LE BUZZ VA – T-IL « TUER » L’INFO ?

LE BUZZ VA – T-IL « TUER » L’INFO ?

Prêcher le faux pour avoir le vrai. Cela consiste à avoir ou faire le Buzz ! Autant dire mentir. Et la plus grosse erreur est de penser que tout est l’œuvre du journaliste. Il y a bien un… exécuteur qui est souvent un politicien ou une de ces célébrités en mal de popularité qui va après crier sur tous les toits être victime de fausses rumeurs alors que c’est lui-même qui est à l’origine de ce buzz avec la complicité du journaliste.

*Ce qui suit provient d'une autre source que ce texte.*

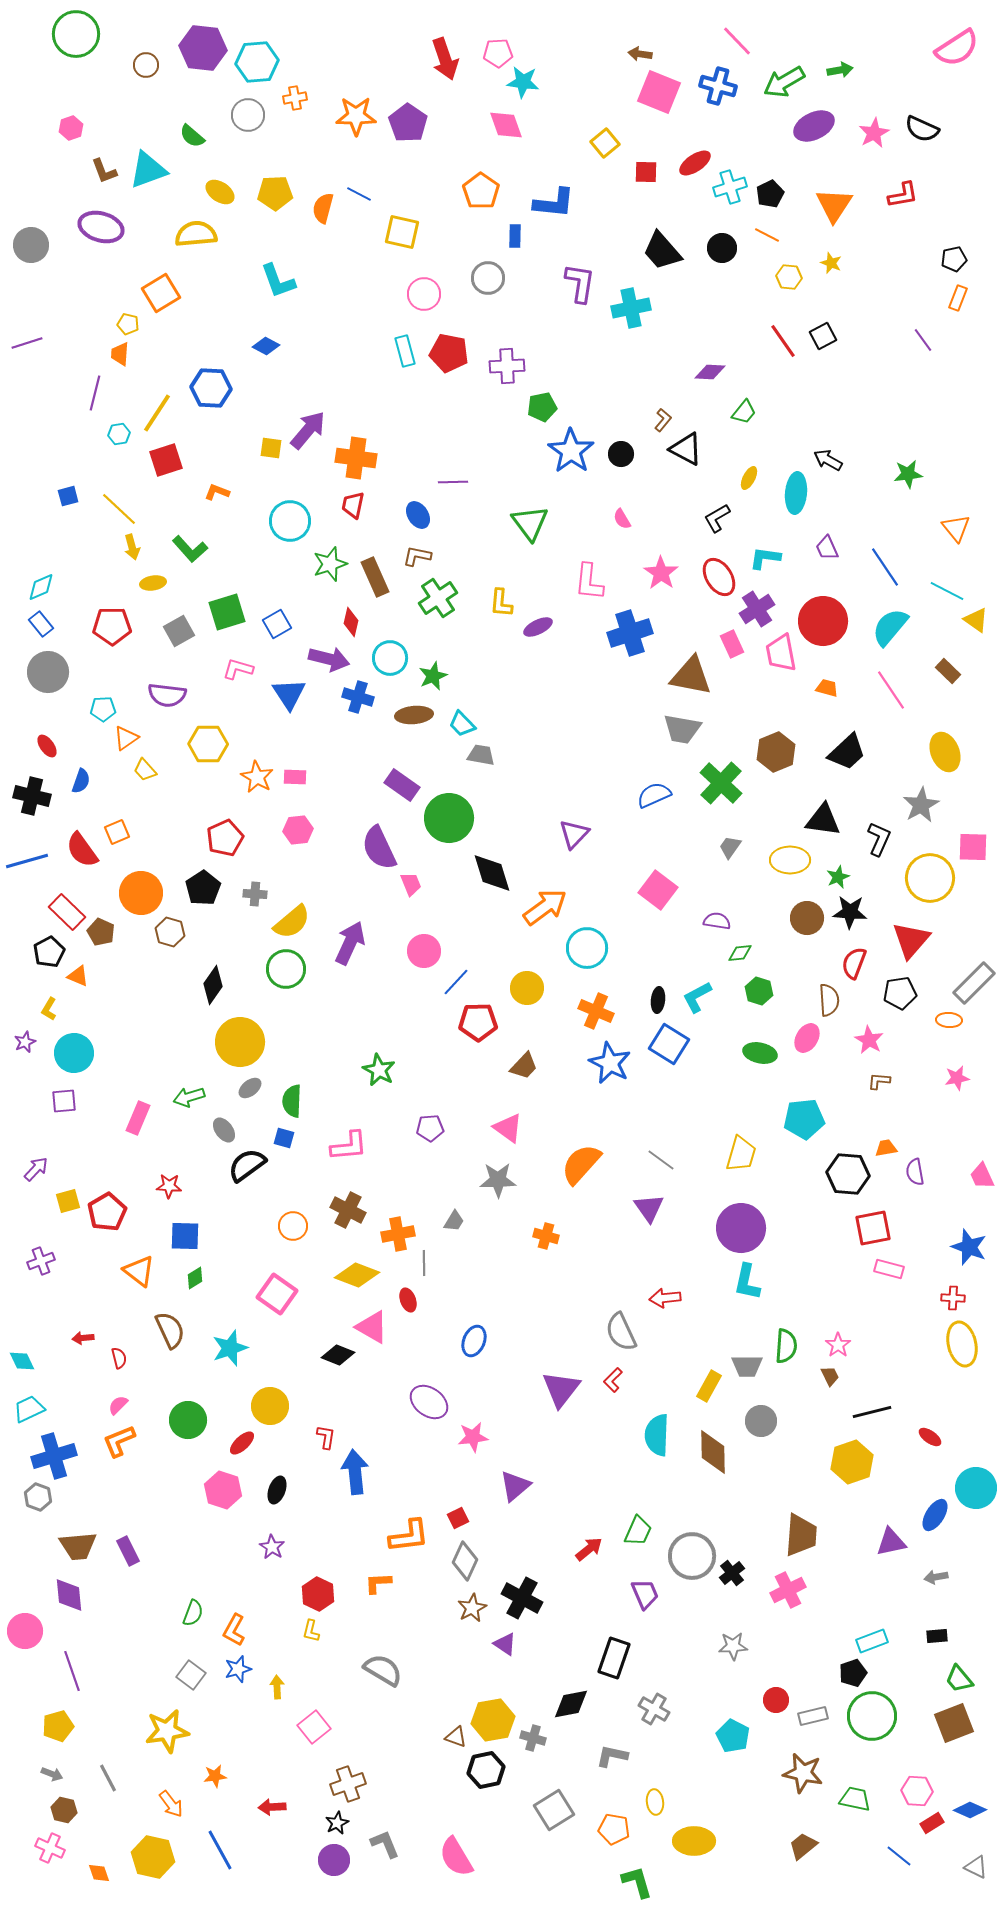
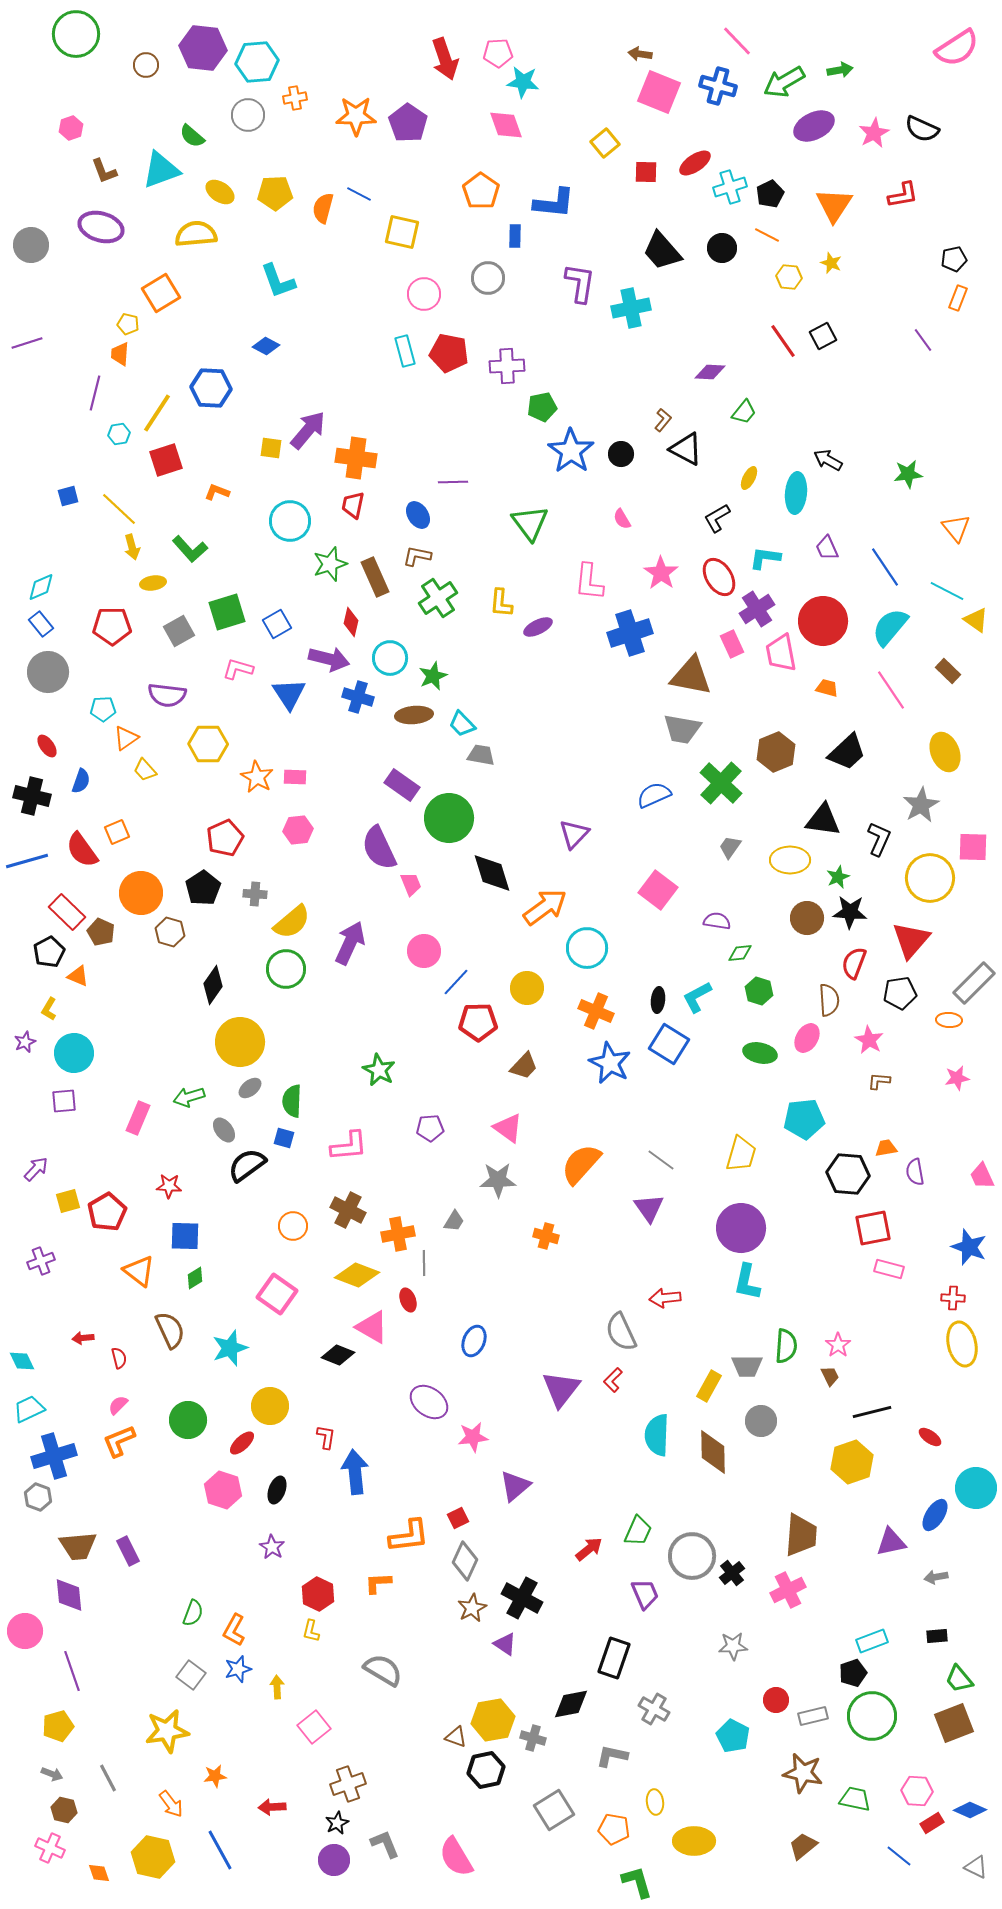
cyan triangle at (148, 170): moved 13 px right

Celui –ci, tout en ayant la certitude qu’il divulgue  une fausse information, vous dira en être conscient avec l’argument décapant que c’est exécuteur qui veut un buzz. Bref, celui qui lui  fait faire ces basses œuvres, voudrait qu’on parle de lui et que cela soit en bien ou en mal. L’effet recherché et qu’il soit au centre d’une rumeur afin d’attirer l’attention sur lui. Ce procédé  fait malheureusement le lit de la presse sénégalaise exposée à un mauvais voyeurisme. Les règles qui régissent le métier  ainsi bafouées pour la recherche du prétendu scoop qui se révèle pour la plupart être un canular. La vérification, les recoupements avant que l’information ne soit divulguée, sont devenus un luxe pour des journalistes qui ne s’embarrassent plus de toutes ces  préoccupations devenues un frein pour leur métier. Du coup, on met chaque jour à rude épreuve leur crédibilité. Ils sont devenus pour une bonne partie de la population, des vendeurs de chimères. Et quand c’est la population qui doute des informations de la presse, on peut dire que le métier en a pris un sacré coup. Tout cela à cause de ce « Buzz » qui a réussi à tuer la vraie information. On doute de tout ce que pourrait écrire le journaliste qui ne dit plus la vérité et tente de tromper l’opinion. C’est en tout cas, l’idée que se font beaucoup de personnes sur ce métier, jadis connu pour sa noblesse et le respect que l’on avait de ses acteurs.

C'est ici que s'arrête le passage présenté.